La feria de la infancia era sobre todo
la algarabía de las atracciones en el “Carrero”, esa extraña banda sonora que
atronaba el barrio hasta la madrugada mezclando a los Bee Gees con los
Chunguitos, a Camilo Sesto con Georgie Dann, guirigay incesante al que
sólo conseguían imponerse las voces de los hermanos Cachichi y el Terremoto,
los tomboleros incansables que año tras año comparecían como modernos
predicadores de nuestro “far west” particular. Para hacernos a la idea no
andaba muy lejos el barco del Mississipi y podíamos probar en las casetas de
tiro nuestra habilidad como pistoleros, intentando acertar a los palillos de
dientes con escopetas trucadas. Si el dinero escaseaba, tocaba pasar la tarde
en torno a los coches eléctricos y convivir con la fauna habitual que reinaba
en la pista conduciendo marcha atrás desde el respaldo del asiento, avasallando
a las parejas de chicas indefensas. Si la paga aún daba de sí, era inevitable
acabar con el estómago revuelto tras demostrar el valor afrontando el vértigo
del vaivén, aunque más de uno se conformaba con las emociones fuertes del tren
de la bruja. El final de la noche siempre era dulce si aún quedaba alguna
moneda para comprar al menos un vasito de chufas.
La cosa cambiaba si habías logrado pillar
una gemela en la hípica. Todavía recuerdo la tarde en que aposté por Yamilo y
Latrocinio, y el manojo de billetes que brillaba en mi cartera gracias al teniente
coronel Morugán y al Comandante Centenera y a sus recorridos perfectos sin
derribo. El concurso hípico provocaba este tipo de milagros como sin duda lo es
contemplar cada año a cientos de conquenses discutir sobre baremos y hándicaps,
sin saber absolutamente nada de caballos.
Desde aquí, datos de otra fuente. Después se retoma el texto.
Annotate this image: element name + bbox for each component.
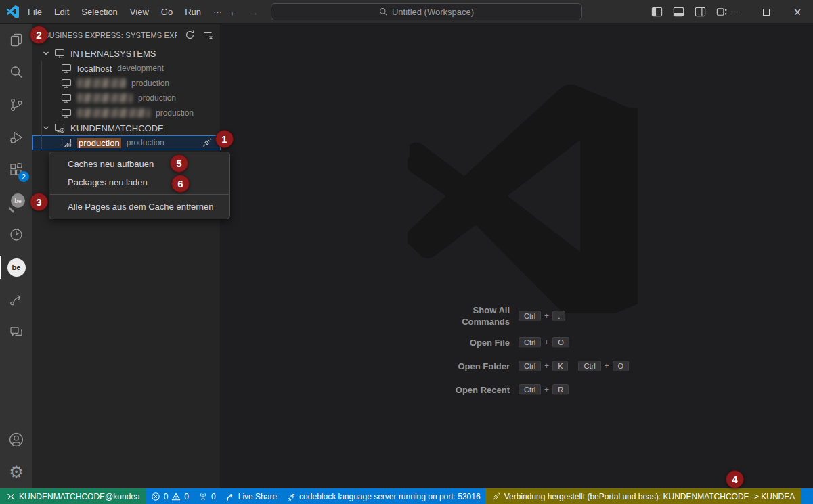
back-arrow-icon[interactable]: ← bbox=[229, 6, 240, 18]
server-monitor-icon bbox=[61, 63, 72, 74]
sidebar-item-source-control[interactable] bbox=[0, 89, 32, 121]
rocket-icon bbox=[286, 492, 296, 501]
tree-item-kundenmatchcode[interactable]: KUNDENMATCHCODE bbox=[32, 120, 221, 135]
tree-item-redacted-server[interactable]: production bbox=[32, 106, 221, 120]
connect-plug-icon[interactable] bbox=[202, 137, 213, 148]
redacted-server-name bbox=[77, 93, 133, 103]
watermark-shortcuts: Show All Commands Ctrl + . Open File Ctr… bbox=[435, 304, 629, 405]
menu-go[interactable]: Go bbox=[155, 4, 179, 20]
menubar: File Edit Selection View Go Run ⋯ bbox=[22, 0, 228, 24]
server-monitor-icon bbox=[61, 93, 72, 104]
redacted-server-name bbox=[77, 108, 150, 118]
account-icon bbox=[7, 431, 25, 449]
layout-controls bbox=[649, 0, 730, 24]
clear-filter-icon[interactable] bbox=[202, 30, 213, 41]
toggle-sidebar-icon[interactable] bbox=[649, 3, 665, 22]
key-o: O bbox=[613, 361, 630, 371]
chevron-down-icon[interactable] bbox=[42, 49, 50, 58]
shortcut-open-file: Open File Ctrl + O bbox=[435, 334, 629, 351]
refresh-icon[interactable] bbox=[185, 30, 195, 40]
key-o: O bbox=[552, 337, 569, 348]
forward-arrow-icon[interactable]: → bbox=[248, 6, 259, 18]
annotation-badge-2: 2 bbox=[30, 26, 48, 44]
sidebar-item-extensions[interactable]: 2 bbox=[0, 154, 32, 186]
tree-item-description: production bbox=[138, 93, 176, 103]
vscode-logo-icon bbox=[7, 5, 19, 18]
minimize-button[interactable]: – bbox=[720, 0, 751, 24]
tree-item-redacted-server[interactable]: production bbox=[32, 91, 221, 106]
sidebar-item-business-express[interactable]: be bbox=[0, 251, 32, 283]
menu-item-remove-all-pages-cache[interactable]: Alle Pages aus dem Cache entfernen bbox=[49, 198, 229, 216]
shortcut-show-all-commands: Show All Commands Ctrl + . bbox=[435, 304, 629, 327]
broadcast-tower-icon bbox=[198, 492, 208, 501]
tree-item-production-selected[interactable]: production production bbox=[32, 135, 221, 150]
key-ctrl: Ctrl bbox=[519, 311, 541, 321]
tree-item-description: development bbox=[117, 64, 164, 73]
extensions-count-badge: 2 bbox=[18, 171, 29, 182]
menu-selection[interactable]: Selection bbox=[75, 4, 123, 20]
annotation-badge-6: 6 bbox=[171, 175, 190, 193]
business-express-icon: be bbox=[7, 258, 26, 277]
tree-item-localhost[interactable]: localhost development bbox=[32, 61, 221, 76]
sidebar-item-feedback[interactable] bbox=[0, 316, 32, 348]
ports-indicator[interactable]: 0 bbox=[194, 488, 221, 504]
language-server-status[interactable]: codeblock language server running on por… bbox=[282, 488, 485, 504]
menu-run[interactable]: Run bbox=[179, 4, 207, 20]
server-monitor-dot-icon bbox=[61, 137, 72, 148]
menu-edit[interactable]: Edit bbox=[48, 4, 75, 20]
debug-icon bbox=[8, 129, 24, 145]
plus-separator: + bbox=[605, 361, 609, 371]
redacted-server-name bbox=[77, 78, 126, 88]
menu-view[interactable]: View bbox=[124, 4, 155, 20]
menu-item-rebuild-caches[interactable]: Caches neu aufbauen bbox=[49, 155, 229, 173]
chevron-down-icon[interactable] bbox=[42, 124, 50, 132]
sidebar-item-explorer[interactable] bbox=[0, 24, 32, 56]
gear-icon: ⚙ bbox=[9, 464, 24, 480]
plus-separator: + bbox=[544, 385, 549, 394]
maximize-button[interactable] bbox=[751, 0, 782, 24]
notifications-button[interactable] bbox=[801, 488, 813, 504]
error-count: 0 bbox=[164, 492, 169, 501]
sidebar-item-run-debug[interactable] bbox=[0, 121, 32, 154]
error-icon bbox=[151, 492, 160, 501]
toggle-panel-icon[interactable] bbox=[670, 3, 686, 22]
remote-indicator[interactable]: KUNDENMATCHCODE@kundea bbox=[0, 488, 146, 504]
sidebar-item-search[interactable] bbox=[0, 56, 32, 89]
tree-item-redacted-server[interactable]: production bbox=[32, 76, 221, 91]
key-k: K bbox=[552, 361, 568, 371]
sidebar-item-be-search[interactable]: be bbox=[0, 186, 32, 219]
plus-separator: + bbox=[544, 338, 549, 347]
key-dot: . bbox=[552, 311, 565, 321]
server-monitor-dot-icon bbox=[54, 122, 65, 133]
command-center-label: Untitled (Workspace) bbox=[392, 7, 474, 17]
tree-item-internalsystems[interactable]: INTERNALSYSTEMS bbox=[32, 46, 221, 61]
remote-icon bbox=[6, 492, 16, 501]
activity-bar: 2 be be ⚙ bbox=[0, 24, 32, 488]
live-share-button[interactable]: Live Share bbox=[221, 488, 282, 504]
sidebar-item-history[interactable] bbox=[0, 219, 32, 251]
settings-button[interactable]: ⚙ bbox=[0, 456, 32, 488]
menu-item-reload-packages[interactable]: Packages neu laden bbox=[49, 173, 229, 191]
remote-label: KUNDENMATCHCODE@kundea bbox=[19, 492, 140, 501]
account-button[interactable] bbox=[0, 423, 32, 456]
close-button[interactable]: ✕ bbox=[782, 0, 813, 24]
toggle-secondary-sidebar-icon[interactable] bbox=[692, 3, 708, 22]
key-ctrl: Ctrl bbox=[519, 337, 541, 348]
connection-status[interactable]: Verbindung hergestellt (bePortal und bea… bbox=[485, 488, 801, 504]
shortcut-label: Open Folder bbox=[435, 361, 510, 372]
command-center-search[interactable]: Untitled (Workspace) bbox=[271, 3, 582, 20]
key-ctrl: Ctrl bbox=[519, 384, 541, 395]
tree-item-description: production bbox=[131, 78, 169, 88]
shortcut-label: Show All Commands bbox=[435, 304, 510, 327]
menu-overflow[interactable]: ⋯ bbox=[207, 4, 228, 20]
problems-indicator[interactable]: 0 0 bbox=[146, 488, 194, 504]
warning-icon bbox=[171, 492, 181, 501]
history-navigation: ← → bbox=[229, 0, 259, 24]
menu-file[interactable]: File bbox=[22, 4, 48, 20]
vscode-watermark-logo bbox=[408, 83, 638, 313]
sidebar-item-share[interactable] bbox=[0, 283, 32, 316]
editor-area: Show All Commands Ctrl + . Open File Ctr… bbox=[221, 24, 813, 488]
files-icon bbox=[8, 32, 24, 48]
annotation-badge-4: 4 bbox=[726, 470, 744, 488]
status-bar: KUNDENMATCHCODE@kundea 0 0 0 Live Share … bbox=[0, 488, 813, 504]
La feria de entonces era el insólito
crisol en el que podías disfrutar del lanzamiento de barra castellana en las
afueras del “poli” y por la noche pasar dentro para ver a Cecilio Alonso
intentando batir a Perramón, en el mejor partido de balonmano posible entre el
Atleti y el Calpisa. Cómo no amar aquel pretexto que conseguía el prodigio de que
viniera a cantar Serrat a la ciudad olvidada el resto del año, el marco
anual en el que se gestó mi primera afición taurina de la mano de Julio Robles,
Ángel Teruel o Manzanares, el preciado reclamo para que el Circo Ruso plantara
sus tres pistas casi enfrente de mi casa.
Yo he visto cosas en la feria que
vosotros no creeríais. He contemplado mares de boinas desde lo alto de la noria
agolpándose en la entrada del Teatro Chino, he sentido vibrar a la multitud por
el rehúse de un caballo, he visto majorettes desfilando por Carretería y a Paco
Ojeda cortar un rabo en tarde de aguacero, estuve en el concierto en el que a
Victor Manuel le tiraron una lata de cerveza y hasta vi a Yubero luchar por
quitarle un rebote a Tkachenko. Todos esos recuerdos se perderán en el tiempo,
como los estacazos de Chupagrifos entre el ruido de la madurez.
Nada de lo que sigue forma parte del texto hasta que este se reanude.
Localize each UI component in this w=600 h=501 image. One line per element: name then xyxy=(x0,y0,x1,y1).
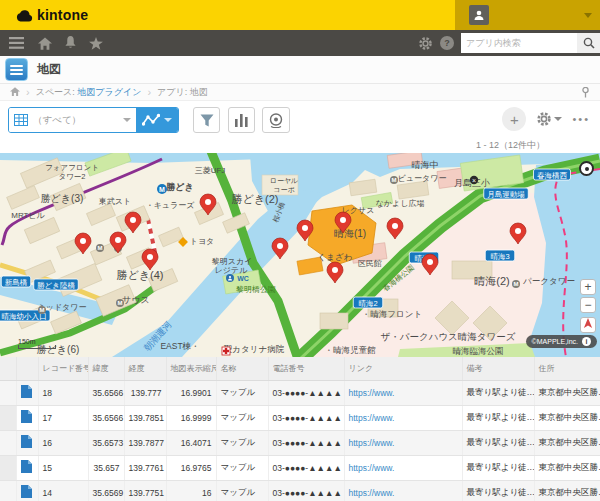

Todavía, como Proust, ando buscando el
sabor de la magdalena que ofrecían en el puesto del chocolate Valor, sumergida cual
iceberg magnífico en aquel vaso que ardía en la fría noche agosteña como último
acto del programa y que abrigaba un tanto el corazón, mientras abandonábamos la
feria camino de la incertidumbre del otoño.